Dataset excerpts:
□ □ □ □
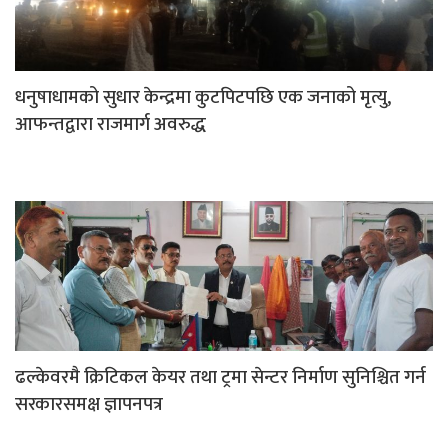
धनुषाधामको सुधार केन्द्रमा कुटपिटपछि एक जनाको मृत्यु,
आफन्तद्वारा राजमार्ग अवरुद्ध
ढल्केवरमै क्रिटिकल केयर तथा ट्रमा सेन्टर निर्माण सुनिश्चित गर्न
सरकारसमक्ष ज्ञापनपत्र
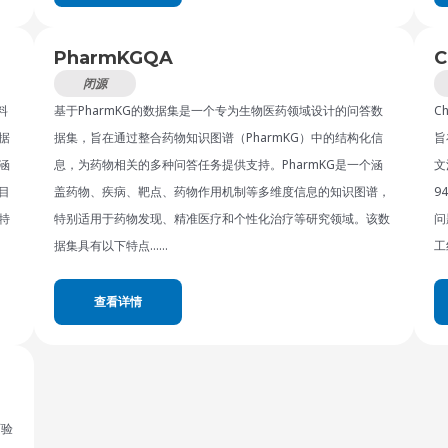
PharmKGQA
C
闭源
料
基于PharmKG的数据集是一个专为生物医药领域设计的问答数
C
据
据集，旨在通过整合药物知识图谱（PharmKG）中的结构化信
旨
涵
息，为药物相关的多种问答任务提供支持。PharmKG是一个涵
文
目
盖药物、疾病、靶点、药物作用机制等多维度信息的知识图谱，
9
特
特别适用于药物发现、精准医疗和个性化治疗等研究领域。该数
问
据集具有以下特点……
工
查看详情
可验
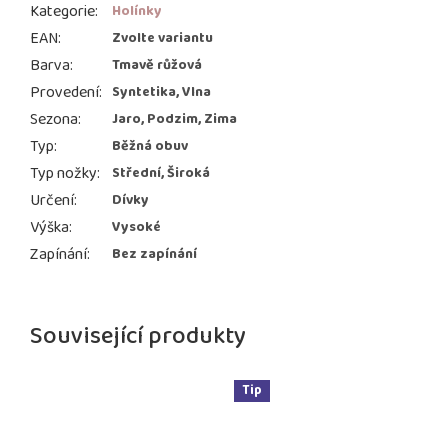
Kategorie
:
Holínky
EAN
:
Zvolte variantu
Barva
:
Tmavě růžová
Provedení
:
Syntetika, Vlna
Sezona
:
Jaro, Podzim, Zima
Typ
:
Běžná obuv
Typ nožky
:
Střední, Široká
Určení
:
Dívky
Výška
:
Vysoké
Zapínání
:
Bez zapínání
Související produkty
Tip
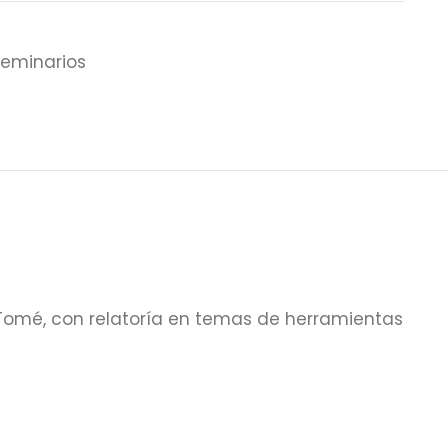
eminarios
n Tomé, con relatoría en temas de herramientas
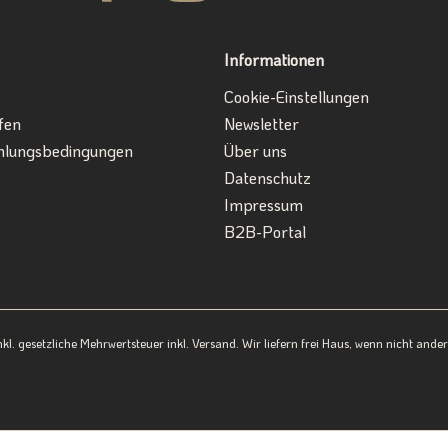
Informationen
Cookie-Einstellungen
fen
Newsletter
hlungsbedingungen
Über uns
Datenschutz
Impressum
B2B-Portal
inkl. gesetzliche Mehrwertsteuer inkl. Versand. Wir liefern frei Haus, wenn nicht and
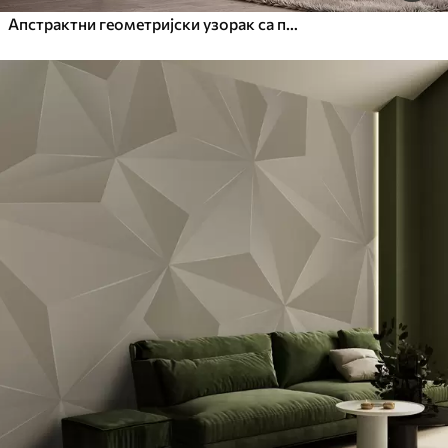
Апстрактни геометријски узорак са позадином текстуре цемента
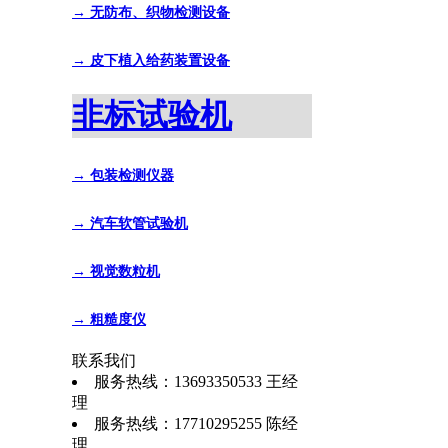
→ 无防布、织物检测设备
→ 皮下植入给药装置设备
非标试验机
→ 包装检测仪器
→ 汽车软管试验机
→ 视觉数粒机
→ 粗糙度仪
联系我们
服务热线：13693350533 王经
理
服务热线：17710295255 陈经
理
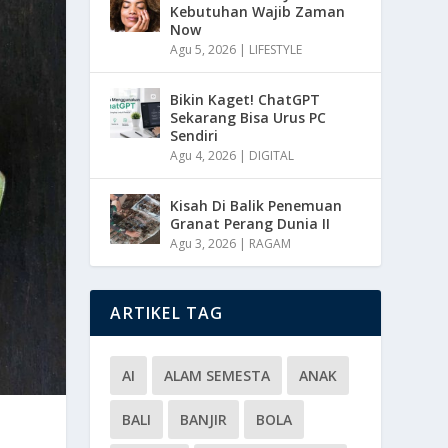
Kebutuhan Wajib Zaman
Now
Agu 5, 2026
|
LIFESTYLE
Bikin Kaget! ChatGPT
Sekarang Bisa Urus PC
Sendiri
Agu 4, 2026
|
DIGITAL
Kisah Di Balik Penemuan
Granat Perang Dunia II
Agu 3, 2026
|
RAGAM
ARTIKEL TAG
AI
ALAM SEMESTA
ANAK
BALI
BANJIR
BOLA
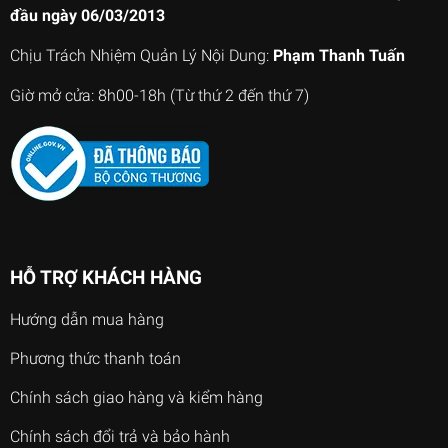
đầu ngày 06/03/2013
Chịu Trách Nhiệm Quản Lý Nội Dung:
Phạm Thanh Tuấn
Giờ mở cửa: 8h00-18h (Từ thứ 2 đến thứ 7)
HỖ TRỢ KHÁCH HÀNG
Hướng dẫn mua hàng
Phương thức thanh toán
Chính sách giao hàng và kiểm hàng
Chính sách đổi trả và bảo hành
□ □ □ □
PROBLEM DESCRIPTION> Out of the entries, report each line that contains the word "Chính".

OUTPUT FOR THIS EXERCISE>
Chính sách giao hàng và kiểm hàng
Chính sách đổi trả và bảo hành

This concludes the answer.